====== Given information
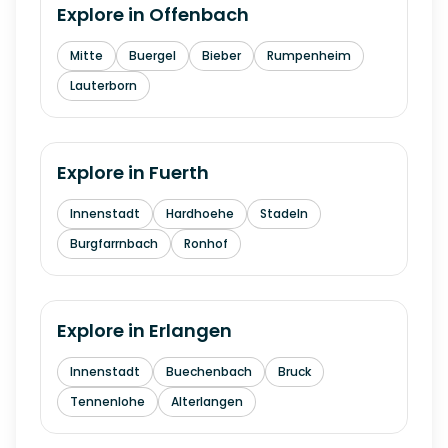
Explore in
Offenbach
Mitte
Buergel
Bieber
Rumpenheim
Lauterborn
Explore in
Fuerth
Innenstadt
Hardhoehe
Stadeln
Burgfarrnbach
Ronhof
Explore in
Erlangen
Innenstadt
Buechenbach
Bruck
Tennenlohe
Alterlangen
============
**Exercise details**
Restate the entries above word for word, keeping pictures out of the copy.

**Solution**
Explore in
Offenbach
Mitte
Buergel
Bieber
Rumpenheim
Lauterborn
Explore in
Fuerth
Innenstadt
Hardhoehe
Stadeln
Burgfarrnbach
Ronhof
Explore in
Erlangen
Innenstadt
Buechenbach
Bruck
Tennenlohe
Alterlangen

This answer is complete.